Mufti, Omar take a jibe at Modi supporters over Pak PM’s remarks





Reacting to Pakistan Prime Minister Imran Khan’s remarks that there might be a better chance of peace talks with India if his counterpart Narendra Modi’s party came back to power, former Jammu and Kashmir chief minister Mehbooba Mufti took a jibe at the confusion Modi supporters might be facing over Khan’s comments.

“Bhakts scratching their heads & at wit ends wondering if they should praise Imran Khan or not,” Mufti tweeted.

According to local media reports, Prime Minister Khan on Tuesday said there might be a better chance of peace talks with India if PM Modi wins the upcoming elections. He reportedly said that if the next Indian government were to be led by the Congress party, it might be too scared to seek a settlement with Pakistan over Kashmir, fearing a backlash from the right wing.

“Perhaps if the BJP – a right-wing party — wins, some kind of settlement on Kashmir could be reached,” Khan was quoted as saying.

“I never thought I would see what is happening in India right now. Muslim-ness is being attacked,” he added.

Khan’s remarks have come when India is gearing up for general elections due to begin on Thursday, April 11. The results will be out on May 23.

Speaking in line with Mufti, former chief minister of Jammu and Kashmir Omar Abdullah said, “So much for Modi Sahib telling the country only Pakistan & its sympathisers want BJP to lose. Imran Khan has just endorsed him for a 2nd term.”

“Just imagine what all the “Chowkidar” handles would be doing to @RahulGandhi & the Congress right now if Imran Khan had endorsed RG as PM in these elections? Who is the “tukde tukde” gang now?,” Omar added.

Imran Khan had also noted that Prime Minister Modi, like Israeli PM Benjamin Netanyahu, was electioneering based on “fear and nationalist feeling”.

BJP’s pledge, as per the election manifesto released this week, proposing to strip decades-old special rights from the people of Jammu and Kashmir that prevents outsiders from buying property in the state, was a major concern, though it could also be electioneering, Imran Khan said.
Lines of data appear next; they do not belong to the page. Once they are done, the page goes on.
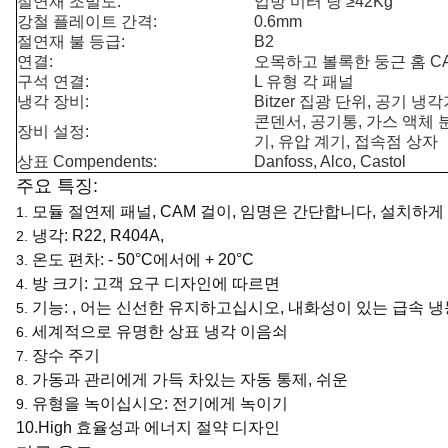
절연재 조밀도:
입방 미터 당 ≥42Kg
강철 플레이트 간격:
0.6mm
절연재 불 등급:
B2
연결:
오목하고 볼록한 둥근 홈 C
구석 연결:
L 유형 각 패널
냉각 장비:
Bitzer 집광 단위, 공기 냉각
콘덴서, 공기통, 가스 액체 분
장비 설정:
기, 유압 계기, 접속점 상자
상표 Compendents:
Danfoss, Alco, Castol
주요 특징:
모듈 절연제 패널, CAM 걸이, 임명은 간단합니다, 설치하게
1.
냉각: R22, R404A,
2.
온도 편차: - 50°C에서에 + 20°C
3.
방 크기: 고객 요구 디자인에 따르면
4.
기능: , 어는 신선한 유지하고십시오, 내화성이 있는 급속 
5.
세계적으로 유명한 상표 냉각 이음쇠
6.
장수 주기
7.
가동과 관리에게 가득 차있는 자동 통제, 쉬운
8.
유형을 녹이십시오: 전기에게 녹이기
9.
10.High 효율성과 에너지 절약 디자인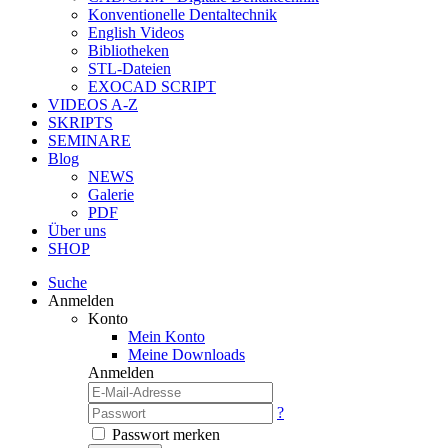
Konventionelle Dentaltechnik
English Videos
Bibliotheken
STL-Dateien
EXOCAD SCRIPT
VIDEOS A-Z
SKRIPTS
SEMINARE
Blog
NEWS
Galerie
PDF
Über uns
SHOP
Suche
Anmelden
Konto
Mein Konto
Meine Downloads
Anmelden
?
Passwort merken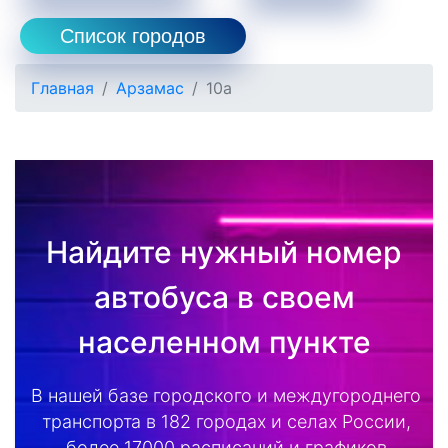
Список городов
Главная
Арзамас
10а
Найдите нужный номер
автобуса в своем
населенном пункте
В нашей базе городского и междугороднего
транспорта в 182 городах и селах России,
более 17000 расписаний и графиков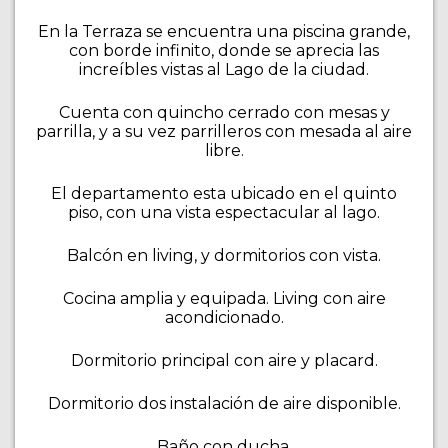
En la Terraza se encuentra una piscina grande,
con borde infinito, donde se aprecia las
increíbles vistas al Lago de la ciudad.
Cuenta con quincho cerrado con mesas y
parrilla, y a su vez parrilleros con mesada al aire
libre.
El departamento esta ubicado en el quinto
piso, con una vista espectacular al lago.
Balcón en living, y dormitorios con vista.
Cocina amplia y equipada. Living con aire
acondicionado.
Dormitorio principal con aire y placard.
Dormitorio dos instalación de aire disponible.
Baño con ducha.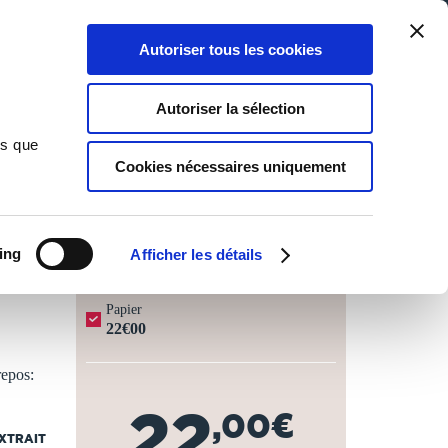
Qui sommes-nous ?
Nous contacter
Blog
Aide
0
0
Autoriser tous les cookies
Rechercher
Connexion
Ma liste
Panier
Autoriser la sélection
ns que
Cookies nécessaires uniquement
JOURS OUVRÉS ⏱️
ing
Afficher les détails
Papier
22€00
repos:
22
,00€
EXTRAIT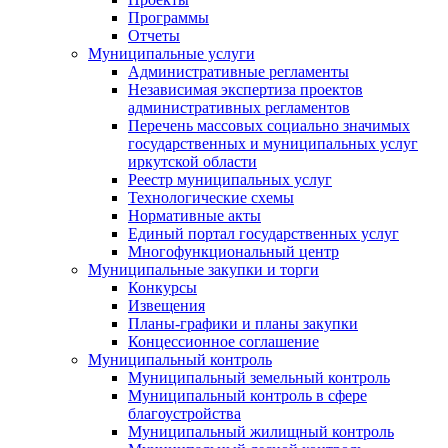
Программы
Отчеты
Муниципальные услуги
Административные регламенты
Независимая экспертиза проектов
административных регламентов
Перечень массовых социально значимых
государственных и муниципальных услуг
иркутской области
Реестр муниципальных услуг
Технологические схемы
Нормативные акты
Единый портал государственных услуг
Многофункциональный центр
Муниципальные закупки и торги
Конкурсы
Извещения
Планы-графики и планы закупки
Концессионное соглашение
Муниципальный контроль
Муниципальный земельный контроль
Муниципальный контроль в сфере
благоустройства
Муниципальный жилищный контроль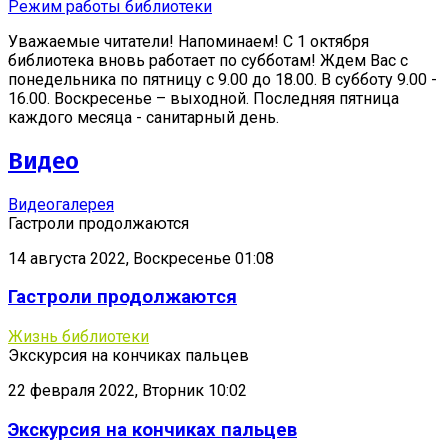
Режим работы библиотеки
Уважаемые читатели! Напоминаем! С 1 октября
библиотека вновь работает по субботам! Ждем Вас с
понедельника по пятницу с 9.00 до 18.00. В субботу 9.00 -
16.00. Воскресенье – выходной. Последняя пятница
каждого месяца - санитарный день.
Видео
Видеогалерея
Гастроли продолжаются
14 августа 2022, Воскресенье 01:08
Гастроли продолжаются
Жизнь библиотеки
Экскурсия на кончиках пальцев
22 февраля 2022, Вторник 10:02
Экскурсия на кончиках пальцев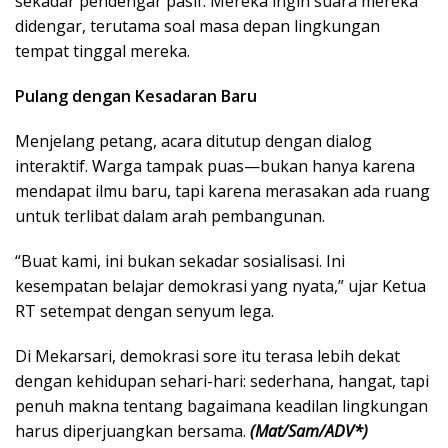
sekadar pendengar pasif. Mereka ingin suara mereka
didengar, terutama soal masa depan lingkungan
tempat tinggal mereka.
Pulang dengan Kesadaran Baru
Menjelang petang, acara ditutup dengan dialog
interaktif. Warga tampak puas—bukan hanya karena
mendapat ilmu baru, tapi karena merasakan ada ruang
untuk terlibat dalam arah pembangunan.
“Buat kami, ini bukan sekadar sosialisasi. Ini
kesempatan belajar demokrasi yang nyata,” ujar Ketua
RT setempat dengan senyum lega.
Di Mekarsari, demokrasi sore itu terasa lebih dekat
dengan kehidupan sehari-hari: sederhana, hangat, tapi
penuh makna tentang bagaimana keadilan lingkungan
harus diperjuangkan bersama.
(Mat/Sam/ADV*)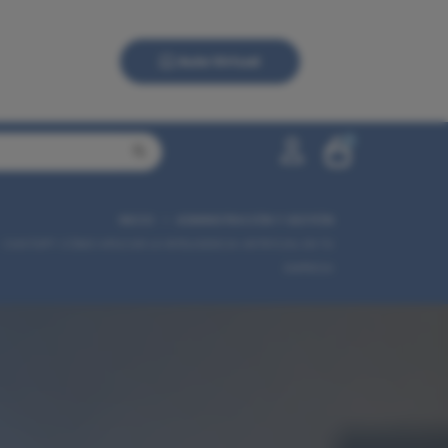
Aula Virtual
0
INICIO
ADMINISTRACIÓN Y GESTIÓN
0,00 €
CHATGPT: CÓMO APLICAR LA INTELIGENCIA ARTIFICIAL EN TU
EMPRESA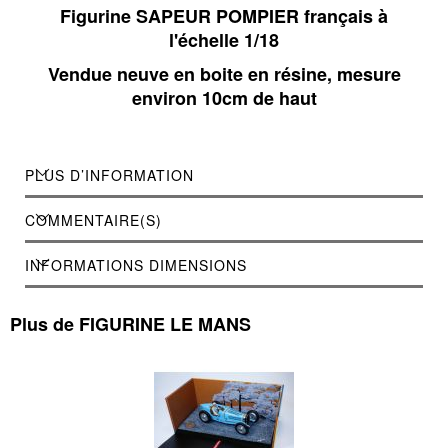
Figurine SAPEUR POMPIER français à
l'échelle 1/18
Vendue neuve en boite en résine, mesure
environ 10cm de haut
PLUS D’INFORMATION
COMMENTAIRE(S)
INFORMATIONS DIMENSIONS
Plus de FIGURINE LE MANS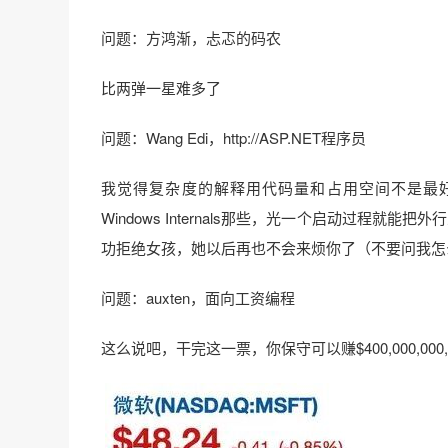
问题：方鸿渐，忐忑的码农
比两弹一星难多了
问题：Wang Edi，http://ASP.NET程序员
我觉得复杂度的解释用代码量和占用空间不是最
Windows Internals那些，光一个启动过程
功拒绝女孩，她以后再也不会来烦你了（不要问我怎
问题：auxten，面向工资编程
这么说吧，干完这一票，你保守可以赚$400,000,000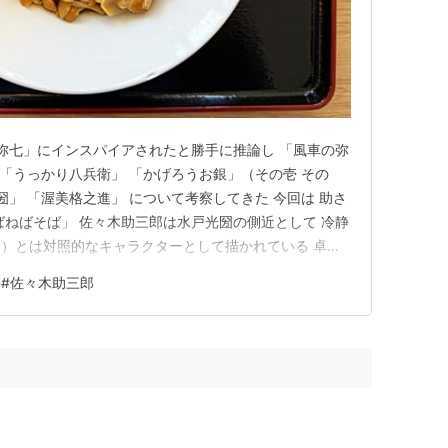
の弥七」にインスパイアされたと勝手に推論し 「風車の弥
 「うっかり八兵衛」 「かげろうお銀」（その壱 その
圀」 「渥美格之進」 について考察してきた 今回は 助さ
ばねばそば」 佐々木助三郎は水戸光圀の側近として 冷静
）とは対照的なキャラクターとして描かれている 卓越
ちとの立ち回りでは その身軽さと素早い太刀筋で相手を
#
佐々木助三郎
着な格さんと互角かそれ以上と見なされる 正義感が非常に
…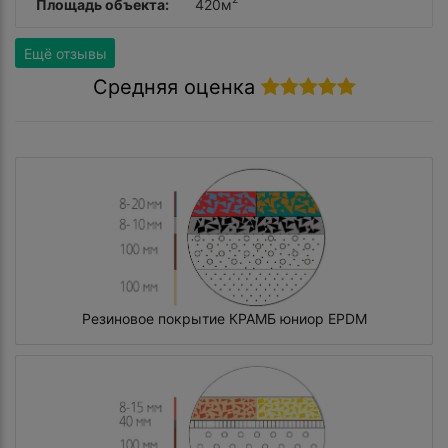
Площадь объекта:
420м
Ещё отзывы
Средняя оценка
Резиновое покрытие КРАМБ юниор EPDM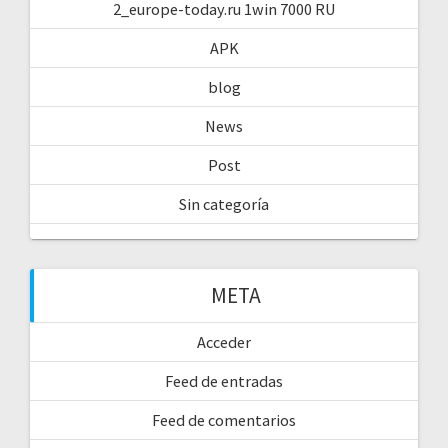
2_europe-today.ru 1win 7000 RU
APK
blog
News
Post
Sin categoría
META
Acceder
Feed de entradas
Feed de comentarios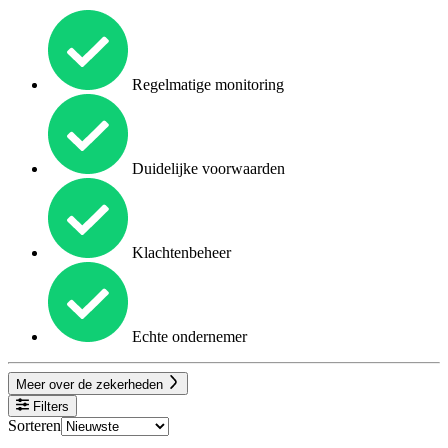
Regelmatige monitoring
Duidelijke voorwaarden
Klachtenbeheer
Echte ondernemer
Meer over de zekerheden
Filters
Sorteren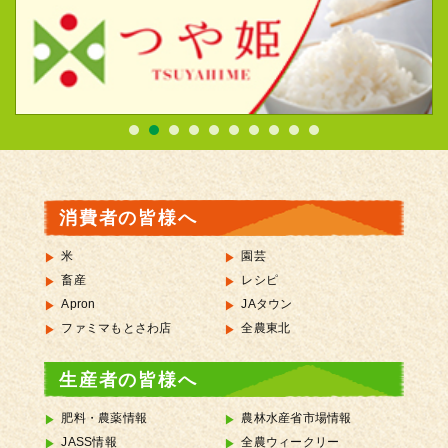
消費者の皆様へ
米
園芸
畜産
レシピ
Apron
JAタウン
ファミマもとさわ店
全農東北
生産者の皆様へ
肥料・農薬情報
農林水産省市場情報
JASS情報
全農ウィークリー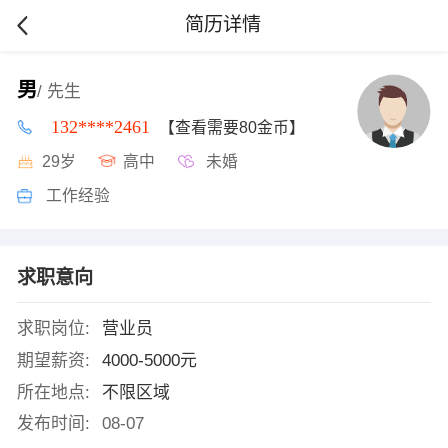
简历详情
男
/ 先生
132****2461
【查看需要80金币】
29岁
高中
未婚
工作经验
求职意向
求职岗位:
营业员
期望薪资:
4000-5000元
所在地点:
不限区域
发布时间:
08-07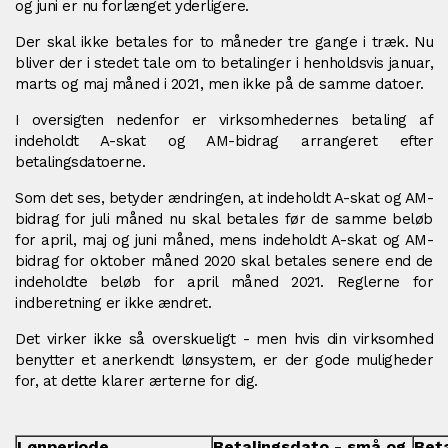
og juni er nu forlænget yderligere.
Der skal ikke betales for to måneder tre gange i træk. Nu
bliver der i stedet tale om to betalinger i henholdsvis januar,
marts og maj måned i 2021, men ikke på de samme datoer.
I oversigten nedenfor er virksomhedernes betaling af
indeholdt A-skat og AM-bidrag arrangeret efter
betalingsdatoerne.
Som det ses, betyder ændringen, at indeholdt A-skat og AM-
bidrag for juli måned nu skal betales før de samme beløb
for april, maj og juni måned, mens indeholdt A-skat og AM-
bidrag for oktober måned 2020 skal betales senere end de
indeholdte beløb for april måned 2021. Reglerne for
indberetning er ikke ændret.
Det virker ikke så overskueligt - men hvis din virksomhed
benytter et anerkendt lønsystem, er der gode muligheder
for, at dette klarer ærterne for dig.
Lønperiode
Betalingsdato - små og
Beta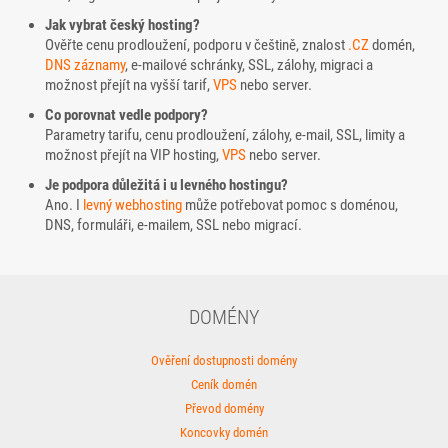
Jak vybrat český hosting?
Ověřte cenu prodloužení, podporu v češtině, znalost
.CZ
domén,
DNS záznamy
, e-mailové schránky, SSL, zálohy, migraci a
možnost přejít na vyšší tarif,
VPS
nebo server.
Co porovnat vedle podpory?
Parametry tarifu, cenu prodloužení, zálohy, e-mail, SSL, limity a
možnost přejít na VIP hosting,
VPS
nebo server.
Je podpora důležitá i u levného hostingu?
Ano. I
levný webhosting
může potřebovat pomoc s doménou,
DNS, formuláři, e-mailem, SSL nebo migrací.
DOMÉNY
Ověření dostupnosti domény
Ceník domén
Převod domény
Koncovky domén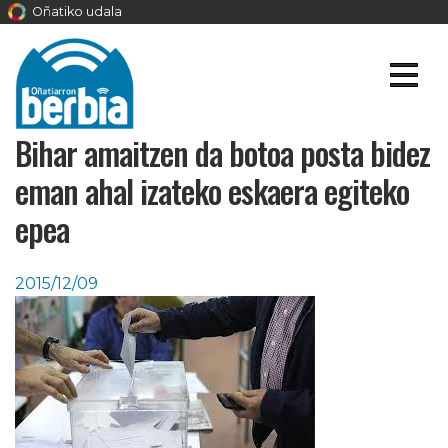
Oñatiko udala
Bihar amaitzen da botoa posta bidez
eman ahal izateko eskaera egiteko
epea
2015/12/09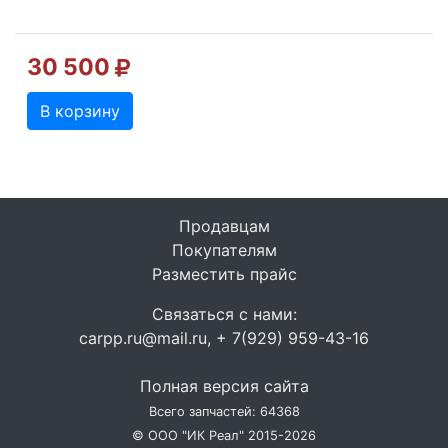
30 500
В корзину
Продавцам
Покупателям
Разместить прайс
Связаться с нами:
carpp.ru@mail.ru, + 7(929) 959-43-16
Полная версия сайта
Всего запчастей: 64368
© ООО "ИК Реал" 2015-2026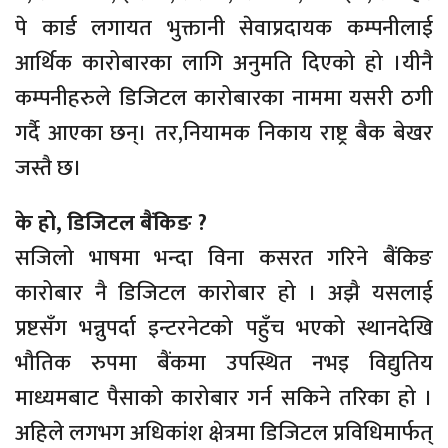
पे कार्ड लगायत भुक्तानी सेवाप्रदायक कम्पनीलाई
आर्थिक कारोबारका लागि अनुमति दिएको हो ।यीनै
कम्पनीहरुले डिजिटल कारोबारका नाममा यसरी ठगी
गर्दै आएका छन्। तर,नियामक निकाय राष्ट्र बैक बेखर
जस्तै छ।
के हो, डिजिटल बैंकिङ ?
सजिलो भाषमा भन्दा विना कसरत गरिने बैंकिङ
कारोबार नै डिजिटल कारोबार हो । अझै यसलाई
प्रष्टसँग भन्नुपर्दा इन्टरनेटको पहुँच भएको स्थानदेखि
भौतिक रुपमा बैंकमा उपस्थित नभइ विद्युतिय
माध्यमबाट पैसाको कारोबार गर्न सकिने तरिका हो ।
अहिले लगभग अधिकांश क्षेत्रमा डिजिटल प्रविधिमार्फत्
Khan reiterated his stance on terrorism and said that Islamabad was determined to dismantle all militant groups in the country and that the government had full support of the army for the same.

He also said there was still a possibility that India could take military action against Pakistan to boost the BJP’s election campaign.

Pakistan Foreign Minister Shah Mahmood Qureshi on Sunday warned that Islamabad had “reliable intelligence” that India would attack again this month. However, India refuted the allegations as “irresponsible”.

Lastly, Khan noted that it is vital for his country to have peaceful ties with its neighbours – Afghanistan, India and Iran – if it was to have the kind of economy needed to pull 100 million people out of poverty.

Relations between India and Pakistan reached a crisis after a suicide attack killed 40 soldiers in Pulwama in Jammu and Kashmir on February 14. Pakistan based Jaish e-Mohammad (JeM) claimed responsibility for the attack.

Tensions peaked when India conducted airstrikes in retaliation, targeting JeM training camps in Balakot in Khyber Pakhtunkhwa province in Pakistan.